RECORDS FOR THIS TASK Start Marker
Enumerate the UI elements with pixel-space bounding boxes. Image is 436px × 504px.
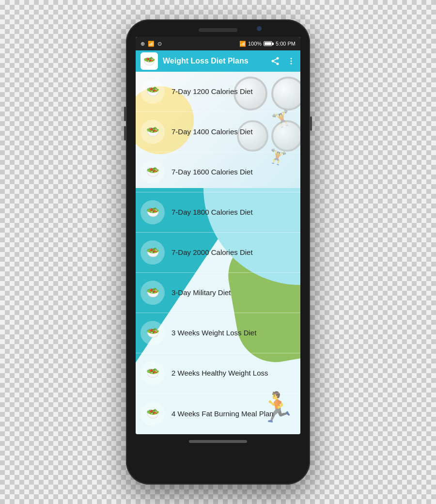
volume-down-button[interactable]: [124, 126, 126, 141]
camera: [257, 26, 262, 31]
signal-strength-icon: 📶: [239, 41, 246, 47]
list-item[interactable]: 🥗 3-Day Military Diet: [136, 273, 300, 313]
svg-point-7: [291, 63, 292, 64]
status-left-icons: ⊕ 📶 ⊙: [140, 41, 162, 47]
app-bar-actions: [270, 56, 296, 66]
status-bar: ⊕ 📶 ⊙ 📶 100% 5:00 PM: [136, 37, 300, 50]
svg-line-3: [274, 62, 277, 63]
item-label-3: 7-Day 1600 Calories Diet: [171, 167, 253, 177]
list-item[interactable]: 🥗 7-Day 1200 Calories Diet: [136, 72, 300, 112]
power-button[interactable]: [310, 116, 312, 131]
item-label-4: 7-Day 1800 Calories Diet: [171, 207, 253, 217]
list-item[interactable]: 🥗 7-Day 2000 Calories Diet: [136, 233, 300, 273]
list-item[interactable]: 🥗 7-Day 1400 Calories Diet: [136, 112, 300, 152]
item-icon-8: 🥗: [140, 361, 165, 385]
clock: 5:00 PM: [276, 41, 296, 47]
wifi-icon: 📶: [148, 41, 155, 47]
list-item[interactable]: 🥗 7-Day 1600 Calories Diet: [136, 152, 300, 192]
item-label-2: 7-Day 1400 Calories Diet: [171, 127, 253, 137]
svg-point-6: [291, 61, 292, 62]
phone-device: ⊕ 📶 ⊙ 📶 100% 5:00 PM 🥗 Weight Loss Diet …: [126, 19, 310, 485]
list-item[interactable]: 🥗 4 Weeks Fat Burning Meal Plan: [136, 394, 300, 434]
app-logo-icon: 🥗: [140, 52, 158, 70]
list-item[interactable]: 🥗 3 Weeks Weight Loss Diet: [136, 313, 300, 353]
item-label-9: 4 Weeks Fat Burning Meal Plan: [171, 409, 274, 419]
status-right-info: 📶 100% 5:00 PM: [239, 41, 296, 47]
right-buttons: [310, 116, 312, 131]
svg-line-4: [274, 59, 277, 60]
share-icon[interactable]: [270, 56, 280, 66]
item-icon-2: 🥗: [140, 120, 165, 144]
svg-point-0: [277, 57, 279, 60]
item-label-7: 3 Weeks Weight Loss Diet: [171, 328, 256, 338]
volume-up-button[interactable]: [124, 107, 126, 121]
item-label-5: 7-Day 2000 Calories Diet: [171, 248, 253, 257]
item-icon-4: 🥗: [140, 200, 165, 224]
whatsapp-icon: ⊕: [140, 41, 145, 47]
list-item[interactable]: 🥗 2 Weeks Healthy Weight Loss: [136, 353, 300, 394]
battery-percentage: 100%: [248, 41, 262, 47]
app-bar-title: Weight Loss Diet Plans: [163, 57, 265, 65]
svg-point-5: [291, 58, 292, 59]
svg-point-1: [272, 60, 274, 63]
phone-screen: ⊕ 📶 ⊙ 📶 100% 5:00 PM 🥗 Weight Loss Diet …: [136, 37, 300, 434]
item-label-6: 3-Day Military Diet: [171, 288, 231, 298]
svg-point-2: [277, 63, 279, 65]
item-icon-5: 🥗: [140, 240, 165, 265]
item-icon-1: 🥗: [140, 79, 165, 104]
more-options-icon[interactable]: [287, 57, 296, 65]
item-icon-9: 🥗: [140, 402, 165, 426]
item-label-8: 2 Weeks Healthy Weight Loss: [171, 368, 268, 378]
speaker: [199, 28, 237, 32]
home-button[interactable]: [189, 440, 247, 443]
item-icon-7: 🥗: [140, 321, 165, 345]
content-area: 🏋️ 🏋️: [136, 72, 300, 434]
diet-plans-list: 🥗 7-Day 1200 Calories Diet 🥗 7-Day 1400 …: [136, 72, 300, 434]
left-buttons: [124, 107, 126, 141]
item-label-1: 7-Day 1200 Calories Diet: [171, 87, 253, 96]
item-icon-3: 🥗: [140, 160, 165, 184]
app-bar: 🥗 Weight Loss Diet Plans: [136, 50, 300, 72]
item-icon-6: 🥗: [140, 281, 165, 305]
battery-icon: [264, 41, 274, 46]
camera-icon: ⊙: [157, 41, 162, 47]
list-item[interactable]: 🥗 7-Day 1800 Calories Diet: [136, 192, 300, 233]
RECORDS FOR THIS TASK End Marker
EXERCISE OBJECTIVE:
The total of lines in the data that contain "point" is all you should give.

WRITTEN SOLUTION:
6